Elliott Bisnow brings other young entrepreneurs together in Summit Series

By Annie Gowen in Miami
Washington Post Staff Writer
Monday, January 4, 2010

The young moguls are arriving, the soaring atrium of the Ritz-Carlton filling up fast.

Guys with shaggy hair and Vans sneakers. Women in wrappy sweaters and faux-leather stilettos. They're toting backpacks and rolling duffels, checking e-mail with the free hand.

Their average age is just 29, but many are already CEOs who have started -- and in some cases, sold -- cutting-edge companies worth millions. The "Guitar Hero" creators are here. So is the guy who sold his online ad company Advertising.com to AOL for a cool $435 million. Soon they'll go off to their rooms or huddle poolside and dream up the Next Big Thing. But now they hug and shake hands, giving the lobby the air of a college reunion.

An intense young man in surfer shorts, his eyes red from lack of sleep, moves among them, greeting everyone like an old pal. His name is Elliott Bisnow. He is 24. Just two years ago he was a University of Wisconsin dropout living at his parents' home in the District. Before that he was an unpopular tennis geek at the preppy Landon School in Bethesda.

Now he is the co-founder of the successful local e-newsletter publishing company Bisnow Media and the founder of this conference, called the Summit Series. Several times a year, Bisnow organizes a gathering for young entrepreneurs in exotic locales like Aspen or South Beach, where they can schmooze, do extreme sports, raise money for charity and hatch ventures.

Last year, the White House Office of Public Engagement thought it would be a good idea to talk to some under-40 CEOs.

They called Bisnow. In days he delivered 35, including Ivanka Trump and the guy who invented Twitter.

"Isn't there a whole atmosphere of inclusiveness here?" Bisnow says enthusiastically, as he pauses from hugs and high-fives. "It's totally the opposite of high school."

How they roll

On a quiet night before the conference, Bisnow sits down to chat in the study of his parents' home in the Forest Hills neighborhood of Northwest. His mixed-breed dog, Jinxie, is nestled at his side. His black-and-white ferret, Kanye, rustles in a cage nearby. Outside, the pool overlooking Rock Creek Park is covered for winter but surrounded in lights like something out of Hollywood.

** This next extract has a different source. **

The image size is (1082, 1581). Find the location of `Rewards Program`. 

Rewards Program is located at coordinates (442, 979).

In the other room, Bisnow's parents, Mark and Margot, are giving a dinner party. Guests are arriving and crystal glints on the table. Both are such experienced Washington hands -- Mark Bisnow, a journalist and ex-public relations man; Margot, a former federal trade commissioner -- they seem unfazed that their son is doing an interview during the party.

"We only have him for 48 hours," Margot Bisnow laments.

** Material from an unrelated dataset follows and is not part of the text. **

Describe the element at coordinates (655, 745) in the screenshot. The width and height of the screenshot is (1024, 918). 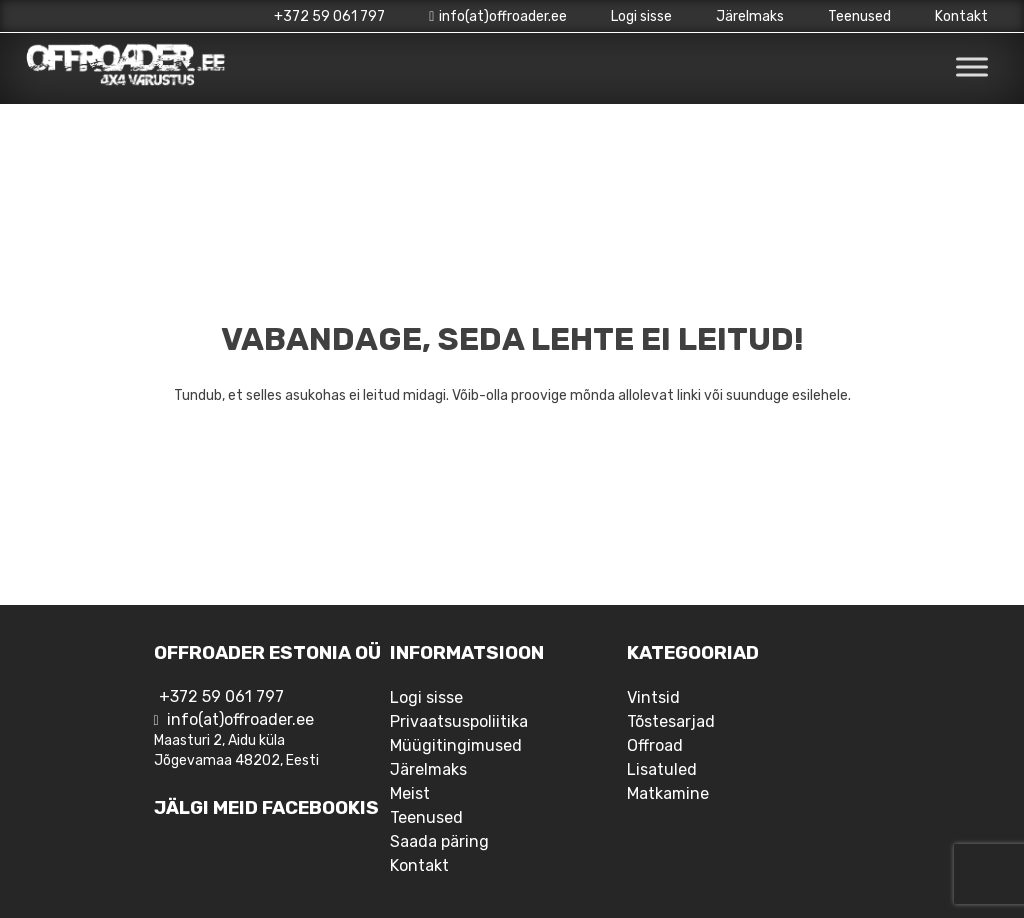 I see `Offroad` at that location.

He's always coming and going these days, because in January, Bisnow gave up his childhood room and the Dupont Circle offices of Bisnow Media for life on the road. He is now cutting back his role in his family's venture -- Bisnow Media publishes 10 free e-newsletters on everything from real estate to the social scene -- to devote himself to planning Summit Series events full-time. He hired three of his best friends from D.C. to help him, and he and his entourage now live a "fully nomadic lifestyle" in rented apartments all over the world.